Der Besuch von Modi stand ganz eindeutig nicht unter dem Motto des Wettstreits der Demokratien mit den Autokratien, den der US-Präsident einst in seiner Antrittsrede beschworen hatte. Vielmehr wurde die Begegnung geprägt von der Bedrohung durch China, dem russischen Angriffskrieg in der Ukraine und den boomenden Handelsbeziehungen Washingtons mit dem bevölkerungsreichsten Land der Erde. Die Biden-Regierung braucht dringend Partner im Indopazifik, ein starkes Gegengewicht zu China und Unterstützung bei dem Bemühen, Moskau unter Druck zu setzen.
So umgarnte sie den Gast mit einem Empfang voller Prunk und Pomp. 21 Salutschüsse wurden zur Begrüßung Modis auf dem Süd-Rasen des Weißen Hauses abgefeuert, wo hunderte indischstämmige Gäste dem Regierungschef zujubelten. Überall indische und amerikanische Fähnchen.
Nachmittags durfte der Inder nach seinem Auftritt 2016 bereits zum zweiten Mal vor dem Kongress reden – eine Ehre, die bisher nur wenigen Staatsoberhäuptern zuteil wurde. Am Abend stand ein Staatsbankett auf dem Programm, das zu Ehren des Gastes von einer aus Kalifornien eingeflogenen vegetarischen Spitzenköchin zubereitet wurde. Die Pavillons waren in den indischen Landesfarben Grün und Safran dekoriert.

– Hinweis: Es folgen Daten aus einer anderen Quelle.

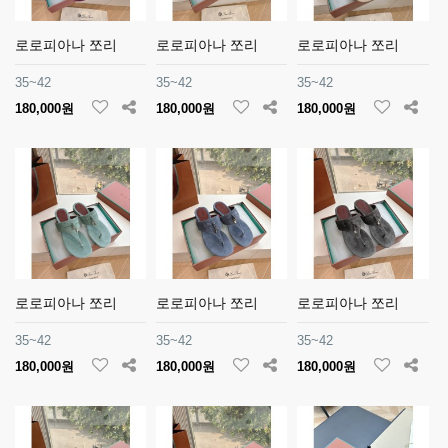
로로피아나 쪼리
로로피아나 쪼리
로로피아나 쪼리
35~42
35~42
35~42
180,000원
180,000원
180,000원
로로피아나 쪼리
로로피아나 쪼리
로로피아나 쪼리
35~42
35~42
35~42
180,000원
180,000원
180,000원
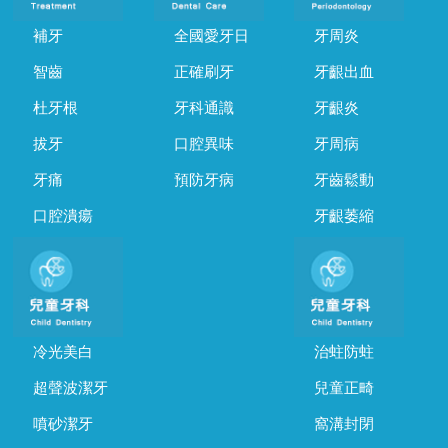
補牙
全國愛牙日
牙周炎
智齒
正確刷牙
牙齦出血
杜牙根
牙科通識
牙齦炎
拔牙
口腔異味
牙周病
牙痛
預防牙病
牙齒鬆動
口腔潰瘍
牙齦萎縮
冷光美白
治蛀防蛀
超聲波潔牙
兒童正畸
噴砂潔牙
窩溝封閉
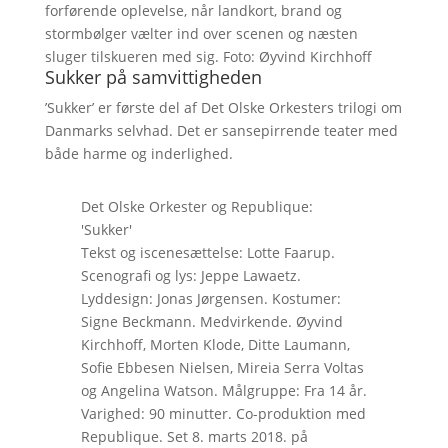
forførende oplevelse, når landkort, brand og
stormbølger vælter ind over scenen og næsten
sluger tilskueren med sig. Foto: Øyvind Kirchhoff
Sukker på samvittigheden
’Sukker’ er første del af Det Olske Orkesters trilogi om
Danmarks selvhad. Det er sansepirrende teater med
både harme og inderlighed.
Det Olske Orkester og Republique:
'Sukker'
Tekst og iscenesættelse: Lotte Faarup.
Scenografi og lys: Jeppe Lawaetz.
Lyddesign: Jonas Jørgensen. Kostumer:
Signe Beckmann. Medvirkende. Øyvind
Kirchhoff, Morten Klode, Ditte Laumann,
Sofie Ebbesen Nielsen, Mireia Serra Voltas
og Angelina Watson. Målgruppe: Fra 14 år.
Varighed: 90 minutter. Co-produktion med
Republique. Set 8. marts 2018. på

Joe Biden braucht Indien, um ein Gegengewicht zu China zu schaffen
"Unsere Partnerschaft ist stärker, enger und dynamischer denn je", hatte Biden schon nach dem Gespräch im Oval Office gesagt. So sehr betonte er die Bedeutung der US-indischen Beziehungen, dass man fast vergessen konnte, dass Neu-Delhi im Ukraine-Krieg keineswegs an der Seite des Westens steht, sondern seine Unabhängigkeit betont, Militärgüter von Russland bezieht und dort kräftig Öl einkauft. Mehr als einen vagen Appell an "Dialog und Diplomatie" mochte Modi denn auch zum Ukraine-Krieg nicht abgeben.

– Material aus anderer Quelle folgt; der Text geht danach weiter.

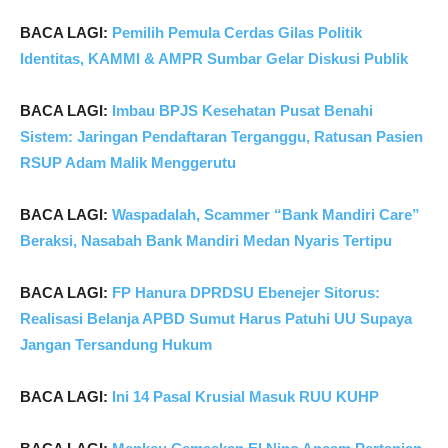
BACA LAGI:
Pemilih Pemula Cerdas Gilas Politik
Identitas, KAMMI & AMPR Sumbar Gelar Diskusi Publik
BACA LAGI:
Imbau BPJS Kesehatan Pusat Benahi
Sistem: Jaringan Pendaftaran Terganggu, Ratusan Pasien
RSUP Adam Malik Menggerutu
BACA LAGI:
Waspadalah, Scammer “Bank Mandiri Care”
Beraksi, Nasabah Bank Mandiri Medan Nyaris Tertipu
BACA LAGI:
FP Hanura DPRDSU Ebenejer Sitorus:
Realisasi Belanja APBD Sumut Harus Patuhi UU Supaya
Jangan Tersandung Hukum
BACA LAGI:
Ini 14 Pasal Krusial Masuk RUU KUHP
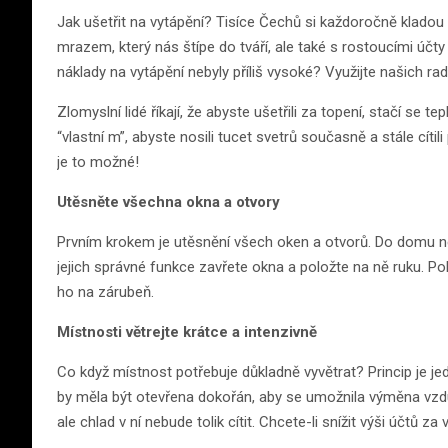
Jak ušetřit na vytápění? Tisíce Čechů si každoročně kladou
mrazem, který nás štípe do tváří, ale také s rostoucími účty 
náklady na vytápění nebyly příliš vysoké? Využijte našich rad
Zlomyslní lidé říkají, že abyste ušetřili za topení, stačí se
“vlastní m”, abyste nosili tucet svetrů současně a stále cítil
je to možné!
Utěsněte všechna okna a otvory
Prvním krokem je utěsnění všech oken a otvorů. Do domu n
jejich správné funkce zavřete okna a položte na ně ruku. Pok
ho na zárubeň.
Místnosti větrejte krátce a intenzivně
Co když místnost potřebuje důkladně vyvětrat? Princip je jedn
by měla být otevřena dokořán, aby se umožnila výměna vzdu
ale chlad v ní nebude tolik cítit. Chcete-li snížit výši účtů z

Doch Indien ist die fünftgrößte Volkswirtschaft, es hat eine junge Bevölkerung und wächst ökonomisch schneller als irgendein anderer G20-Staat. "Wenn Indien wächst, wächst die ganze Welt", sagte Modi. Im Umfeld des Staatsbesuches wurden der Verkauf von 31 bewaffneten US-Drohnen, amerikanische Investitionen in eine Halbleiterproduktion in Indien, neue Kooperationen in der Raumfahrt und die gemeinsame Triebwerksproduktion des US-Konzerns General Electric mit einem indischen Unternehmen vereinbart. Biden sagte, indische Firmen hätten Investitionen von zwei Milliarden Dollar in den USA angekündigt. Das ist kein Pappenstiel.
Vor allem aber hofft Washington, Indien als Akteur im Indopazifik stärker an sich binden zu können und damit ein Gegengewicht zu China zu schaffen. "Die Stabilität der Region ist ein zentrales Anliegen unserer Partnerschaft geworden", sagte Modi.
Die kleine Gruppe von Sikhs mit orangefarbenen Turbanen, die vor dem Gitter des Weißen Hauses für ihre Rechte demonstrierten, dürften die meisten Teilnehmer kaum gesehen haben.